UNAERP - Universidade de Ribeirão Preto (SP) — Prova 2024
Mulher, 60 anos, G1P1, menopausada há 10 anos e sem sangramentos, comparece com queixa de dor em baixo ventre associado a polaciúria e distensão abdominal há 1 mês. É tabagista e avó materna teve câncer de colo uterino. Ao exame, massa anexial direita com 10cm de diâmetro, dolorosa, fixa na pelve. Assinale a alternativa que apresenta o exame para elucidação diagnóstica e o possível diagnóstico clínico:
Mulher pós-menopausa com massa anexial > 5cm, fixa, dolorosa + sintomas inespecíficos → Alta suspeita de câncer de ovário.

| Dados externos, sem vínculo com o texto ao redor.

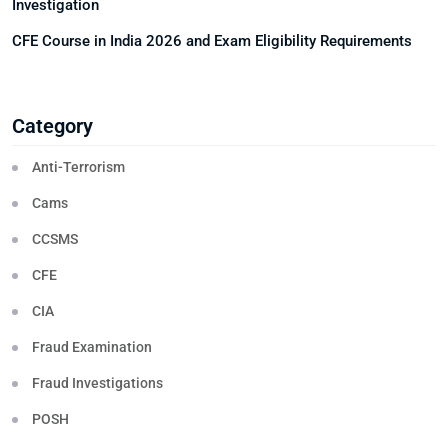
Investigation
CFE Course in India 2026 and Exam Eligibility Requirements
Category
Anti-Terrorism
Cams
CCSMS
CFE
CIA
Fraud Examination
Fraud Investigations
POSH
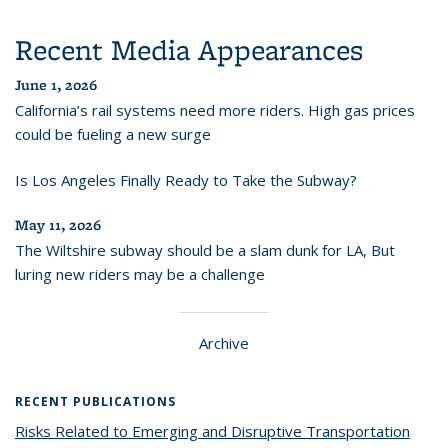
Recent Media Appearances
June 1, 2026
California’s rail systems need more riders. High gas prices
could be fueling a new surge
Is Los Angeles Finally Ready to Take the Subway?
May 11, 2026
The Wiltshire subway should be a slam dunk for LA, But
luring new riders may be a challenge
Archive
RECENT PUBLICATIONS
Risks Related to Emerging and Disruptive Transportation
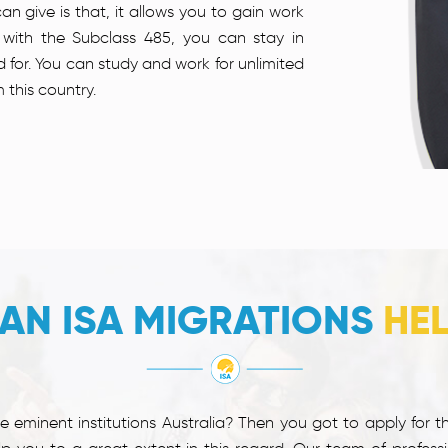
an give is that, it allows you to gain work
 with the Subclass 485, you can stay in
ed for. You can study and work for unlimited
 this country.
AN ISA MIGRATIONS
HE
 eminent institutions Australia? Then you got to apply for t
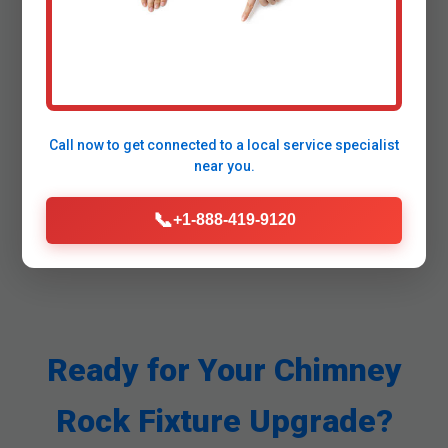
How long does installation take in
Chimney Rock?
Call now to get connected to a
local service specialist
near you.
📞
+1-888-419-9120
Ready for Your Chimney
Rock Fixture Upgrade?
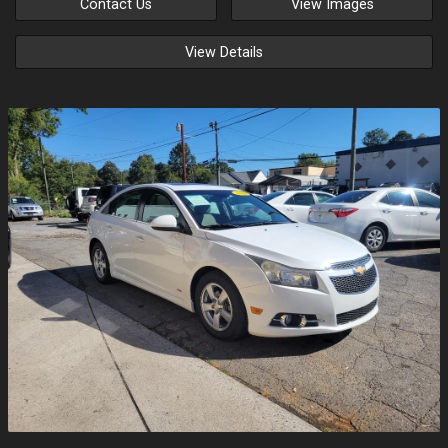
Contact Us
View Images
View Details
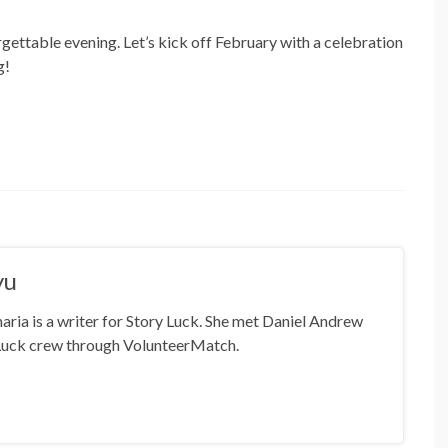
orgettable evening. Let’s kick off February with a celebration
g!
yu
ia is a writer for Story Luck. She met Daniel Andrew
Luck crew through VolunteerMatch.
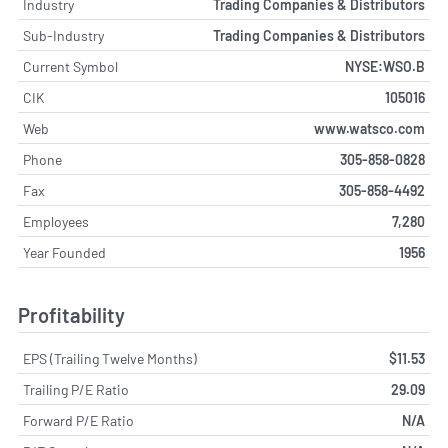
Industry
Trading Companies & Distributors
Sub-Industry
Trading Companies & Distributors
Current Symbol
NYSE:WSO.B
CIK
105016
Web
www.watsco.com
Phone
305-858-0828
Fax
305-858-4492
Employees
7,280
Year Founded
1956
Profitability
EPS (Trailing Twelve Months)
$11.53
Trailing P/E Ratio
29.09
Forward P/E Ratio
N/A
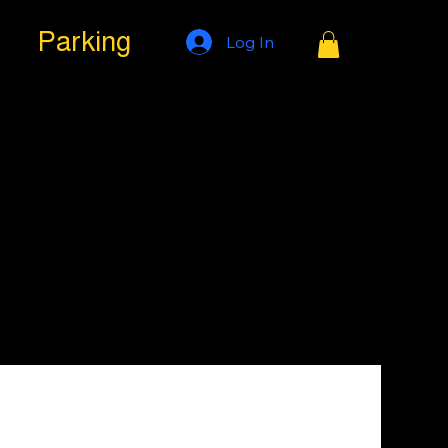
Parking
Log In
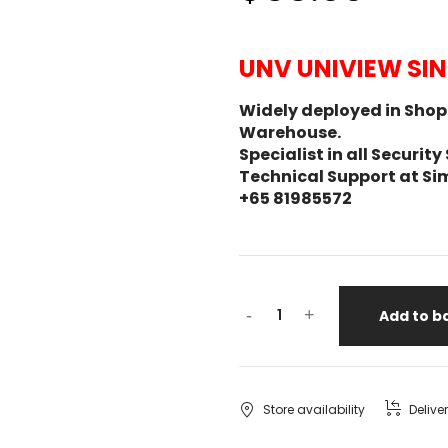
UNV UNIVIEW SI
Widely deployed in Shopp
Warehouse.
Specialist in all Secur
Technical Support at Si
+65 81985572
-
+
Add to b
Store availability
Delive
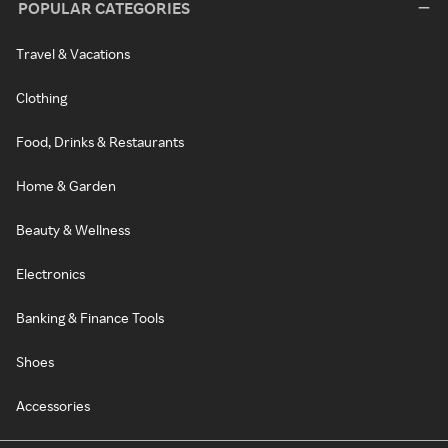
POPULAR CATEGORIES
Travel & Vacations
Clothing
Food, Drinks & Restaurants
Home & Garden
Beauty & Wellness
Electronics
Banking & Finance Tools
Shoes
Accessories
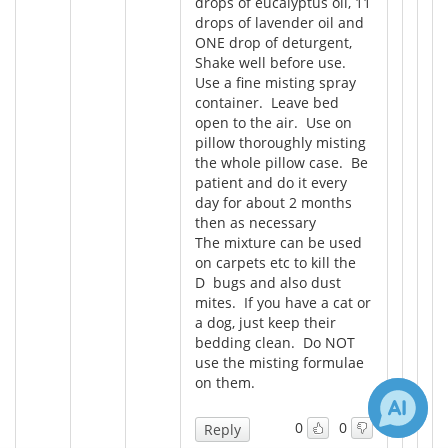
drops of eucalyptus oil, 11
drops of lavender oil and
ONE drop of deturgent,
Shake well before use.
Use a fine misting spray
container. Leave bed
open to the air. Use on
pillow thoroughly misting
the whole pillow case. Be
patient and do it every
day for about 2 months
then as necessary
The mixture can be used
on carpets etc to kill the
D bugs and also dust
mites. If you have a cat or
a dog, just keep their
bedding clean. Do NOT
use the misting formulae
on them.
0
0
Reply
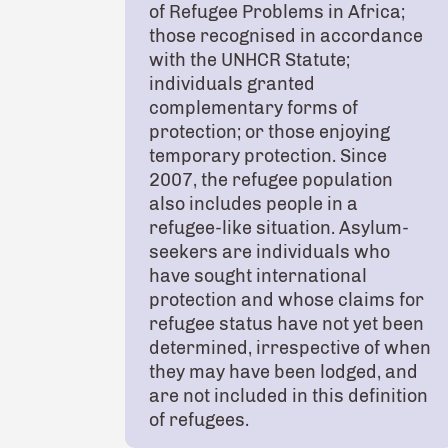
of Refugee Problems in Africa;
those recognised in accordance
with the UNHCR Statute;
individuals granted
complementary forms of
protection; or those enjoying
temporary protection. Since
2007, the refugee population
also includes people in a
refugee-like situation. Asylum-
seekers are individuals who
have sought international
protection and whose claims for
refugee status have not yet been
determined, irrespective of when
they may have been lodged, and
are not included in this definition
of refugees.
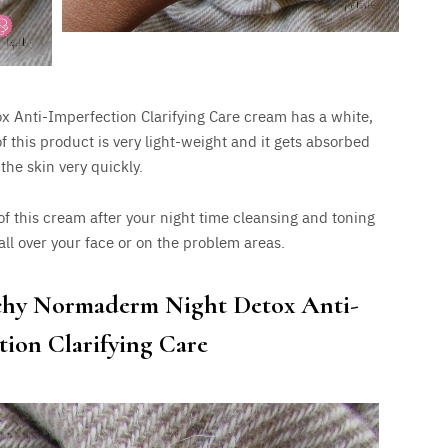
Anti-Imperfection Clarifying Care cream has a white,
f this product is very light-weight and it gets absorbed
 the skin very quickly.
f this cream after your night time cleansing and toning
 all over your face or on the problem areas.
chy Normaderm Night Detox Anti-
tion Clarifying Care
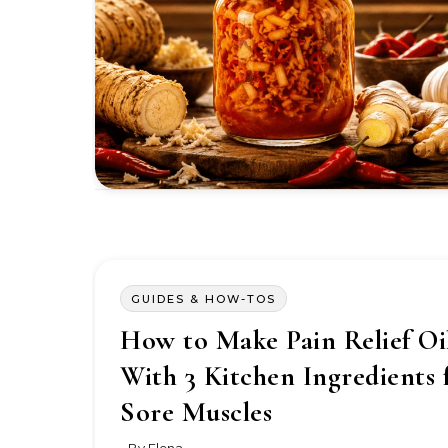
GUIDES & HOW-TOS
How to Make Pain Relief Oi
With 3 Kitchen Ingredients 
Sore Muscles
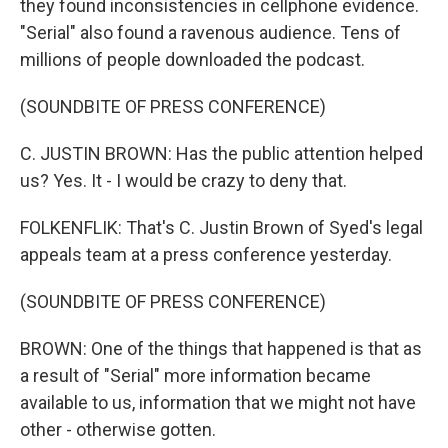
they found inconsistencies in cellphone evidence.
"Serial" also found a ravenous audience. Tens of
millions of people downloaded the podcast.
(SOUNDBITE OF PRESS CONFERENCE)
C. JUSTIN BROWN: Has the public attention helped
us? Yes. It - I would be crazy to deny that.
FOLKENFLIK: That's C. Justin Brown of Syed's legal
appeals team at a press conference yesterday.
(SOUNDBITE OF PRESS CONFERENCE)
BROWN: One of the things that happened is that as
a result of "Serial" more information became
available to us, information that we might not have
other - otherwise gotten.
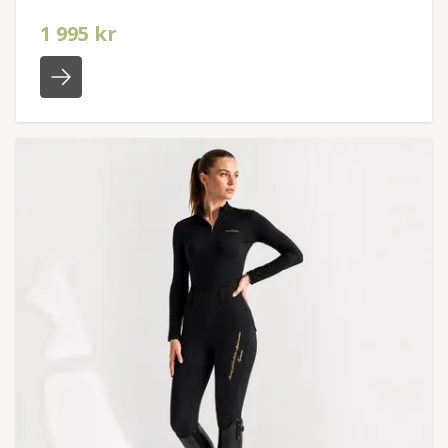
1 995 kr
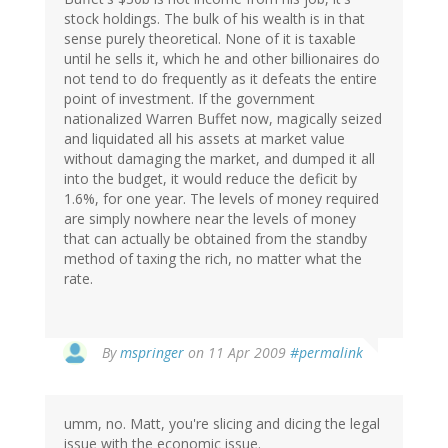
stock holdings. The bulk of his wealth is in that
sense purely theoretical. None of it is taxable
until he sells it, which he and other billionaires do
not tend to do frequently as it defeats the entire
point of investment. If the government
nationalized Warren Buffet now, magically seized
and liquidated all his assets at market value
without damaging the market, and dumped it all
into the budget, it would reduce the deficit by
1.6%, for one year. The levels of money required
are simply nowhere near the levels of money
that can actually be obtained from the standby
method of taxing the rich, no matter what the
rate.
By
mspringer
on 11 Apr 2009
#permalink
umm, no. Matt, you're slicing and dicing the legal
issue with the economic issue.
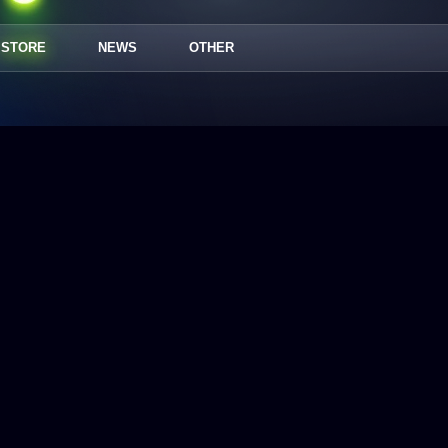
STORE
NEWS
OTHER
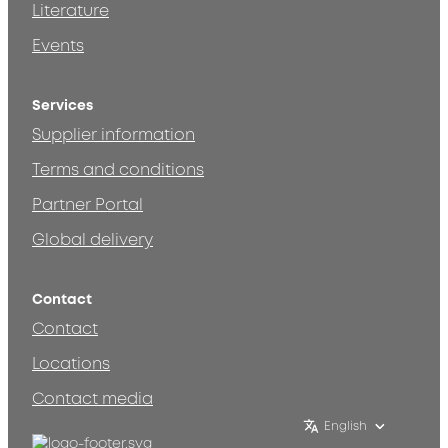
Literature
Events
Services
Supplier information
Terms and conditions
Partner Portal
Global delivery
Contact
Contact
Locations
Contact media
English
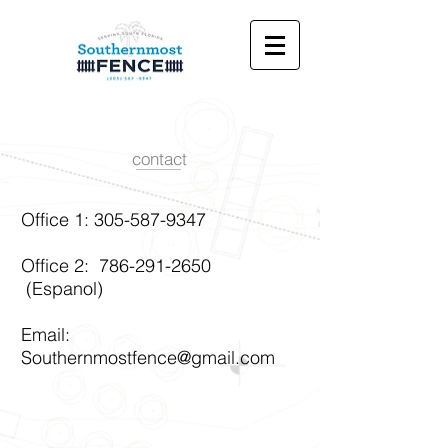
contact
Office 1:
305-587-9347
Office 2:
786-291-2650
(Espanol)
Email:
Southernmostfence@gmail.com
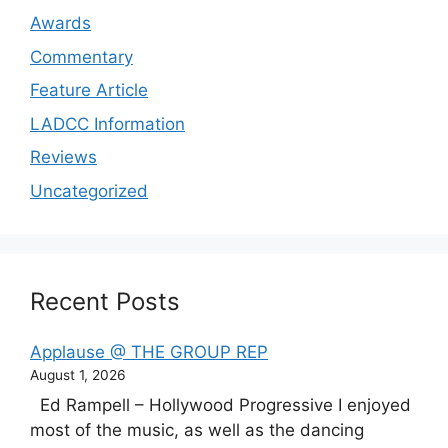
Awards
Commentary
Feature Article
LADCC Information
Reviews
Uncategorized
Recent Posts
Applause @ THE GROUP REP
August 1, 2026
Ed Rampell – Hollywood Progressive I enjoyed
most of the music, as well as the dancing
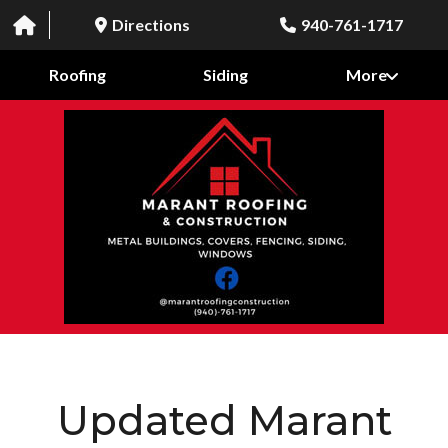
Directions
940-761-1717
Roofing
Siding
More
Updated Marant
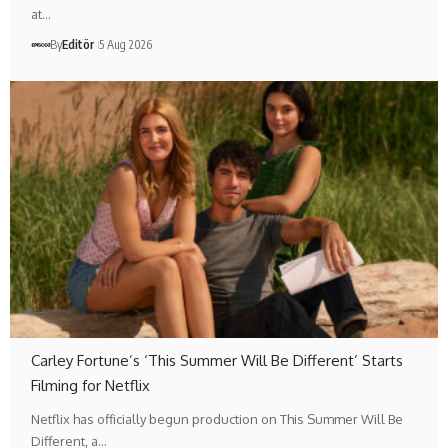
at…
By
Editör
5 Aug 2026
Carley Fortune’s ‘This Summer Will Be Different’ Starts
Filming for Netflix
Netflix has officially begun production on This Summer Will Be
Different, a…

Em mulheres pós-menopausa, uma massa anexial de grande volume (>5cm), fixa e dolorosa, associada a sintomas abdominais inespecíficos como dor, distensão e polaciúria, deve levantar forte suspeita de câncer de ovário. O ultrassom transvaginal é o exame de imagem inicial de escolha para avaliar a morfologia da massa.
O câncer de ovário é uma neoplasia ginecológica com alta mortalidade, em grande parte devido ao diagnóstico tardio. Em mulheres pós-menopausa, a presença de uma massa anexial de grande diâmetro, fixa e dolorosa, associada a sintomas abdominais inespecíficos como dor em baixo ventre, distensão abdominal e polaciúria, deve levantar uma forte suspeita. A idade avançada e o tabagismo são fatores de risco adicionais, embora a história familiar de câncer de colo uterino não seja um fator direto para câncer de ovário. O ultrassom transvaginal é o exame de imagem de primeira linha para a avaliação de massas anexiais, pois permite uma visualização detalhada das características da lesão, como presença de septos, componentes sólidos, ascite e vascularização, que são importantes para estratificar o risco de malignidade. Embora o CA-125 seja um marcador tumoral útil, ele não é específico e pode estar elevado em condições benignas; sua principal utilidade é na avaliação de risco de massas anexiais e no monitoramento pós-tratamento. A abordagem diagnóstica para uma massa anexial suspeita em uma mulher pós-menopausa geralmente envolve a combinação do ultrassom transvaginal, dosagem de CA-125 e, em alguns casos, outros exames de imagem como tomografia computadorizada ou ressonância magnética para estadiamento. A biópsia ou exploração cirúrgica é frequentemente necessária para o diagnóstico definitivo. O manejo precoce é crucial para melhorar o prognóstico, destacando a importância de uma alta suspeição clínica.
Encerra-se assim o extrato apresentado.